En dehors d’Israël, on constate que le taux de participation a aussi été faible mais de l’ordre de 20% (contre 30-40% aux présidentielles). Ce qui signifie qu’un effort supplémentaire en Israel aurait radicalement transformé les résultats. Karsenty a obtenu un score décevant hors d’Israël – près de 7% en Italie, 5% en Grèce, 3% en Turquie (contre moins de 1% pour Taieb dans ces pays). Il aurait fallu qu’il obtienne 10% pour avoir une chance sérieuse d’être au second tour.
Au final, restent deux questions:
Comment aurait-il été possible d’augmenter le taux de participation en Israël alors que les électeurs ne se sentent pas concernés par une élection “étrangère” ? C’est une mission difficile. Je propose une piste. Je pense qu’une campagne basée avant tout sur l’aspect “hasbara” que l’élection d’un candidat très pro-Israélien représenterait couplée à un effort d’explication massif sur le vote par internet et sa facilité aurait pu rajouter des milliers de votants motivés.
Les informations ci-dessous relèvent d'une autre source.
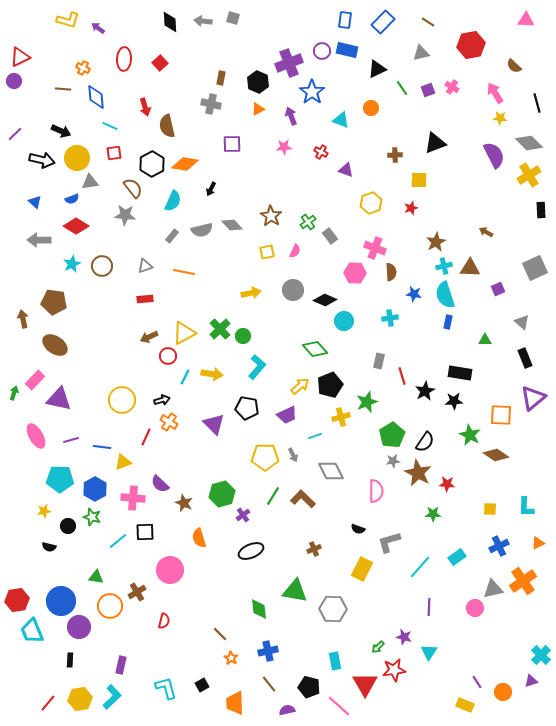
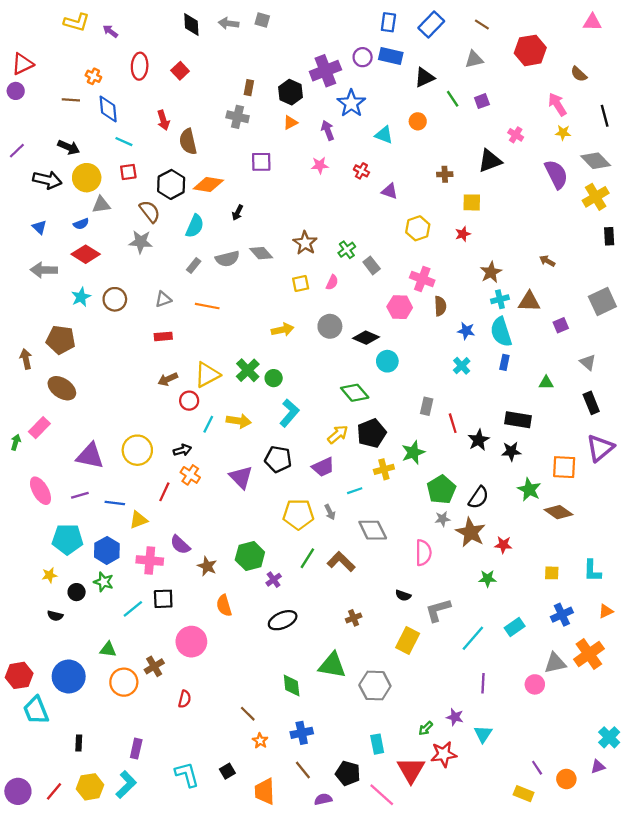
pink cross: (452, 87) -> (516, 135), moved
cyan cross: (390, 318) -> (462, 366), moved, turned -35
purple triangle: (59, 399) -> (90, 456), moved
purple circle: (79, 627) -> (18, 791), moved

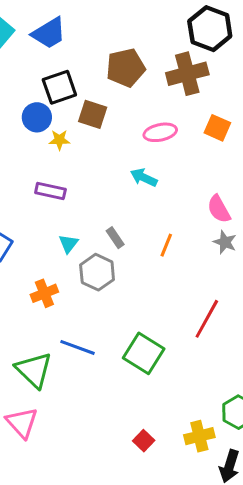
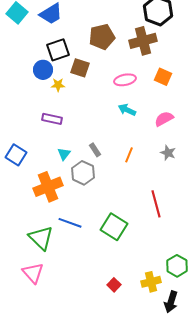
cyan arrow: (144, 177) -> (127, 110), moved
pink semicircle: (219, 209) -> (164, 119), moved, turned 90
orange cross: (44, 293) -> (48, 187), size x1.6
red line: (207, 319) -> (156, 204), turned -44

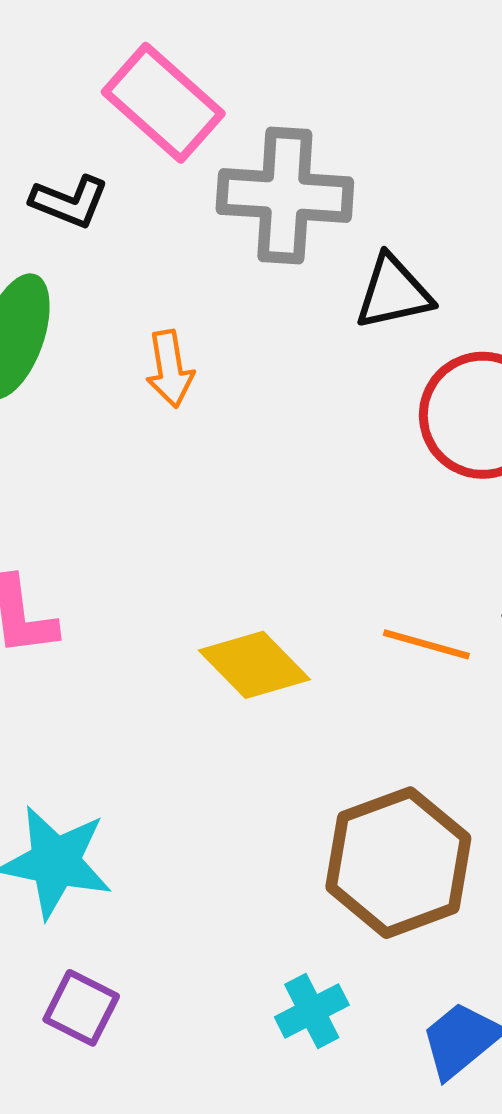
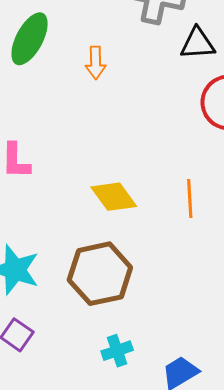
orange line: (426, 644) -> (190, 199), turned 63
brown hexagon: (398, 863) -> (100, 274), moved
Et enfin un mystère: mais pourquoi donc Gil Taieb s’est-il présenté à ces élections ? Sachant qu’il n’a pas fait campagne hors d’Israël (et n’y a obtenu presque aucune voix), il n’avait mathématiquement aucune chance dès le départ. 3 hypothèses: il pensait que son charisme et les nombreuses actions qu’il a mené pour Israël créeraient une grande vague de mobilisation sur son nom. Si c’est le cas, lui et ses soutiens étaient légèrement déconnectés de la réalité.
Soit il voulait se faire de la pub ou renforcer son statut dans la communauté. Au vu de certaines réactions très hostiles envers lui suite aux résultats, je pense qu’il a plutôt nui à son image qu’autre chose.
Soit il cherchait, sous les ordres du PS, à faire perdre Karsenty comme certains partisans de ce dernier l’affirment. Cette hypothèse me semblerait a priori sortie d’un esprit conspirationniste si un important journaliste ne m’avait pas confié que Taieb clamait en privé que son principal objectif était de faire battre Karsenty. Cependant, il semble que cela soit avant tout par ressentiment envers ce qu’il considère comme des attaques injustes envers lui.
Mon opinion personnelle penche pour la première hypothèse. Au moment ou j’écris ces lignes, alors que les résultats définitifs sont connus depuis des heures, Gil Taieb continue d’affirmer sur Facebook qu’il a “gagné en Israel” (alors qu’il est arrivé second) en citant des chiffres fantaisistes sortis de son imagination. Cela dénote plutôt d’un ego surdimensionné et qui a du mal à accepter la réalité, et pas d’un manipulateur sordide.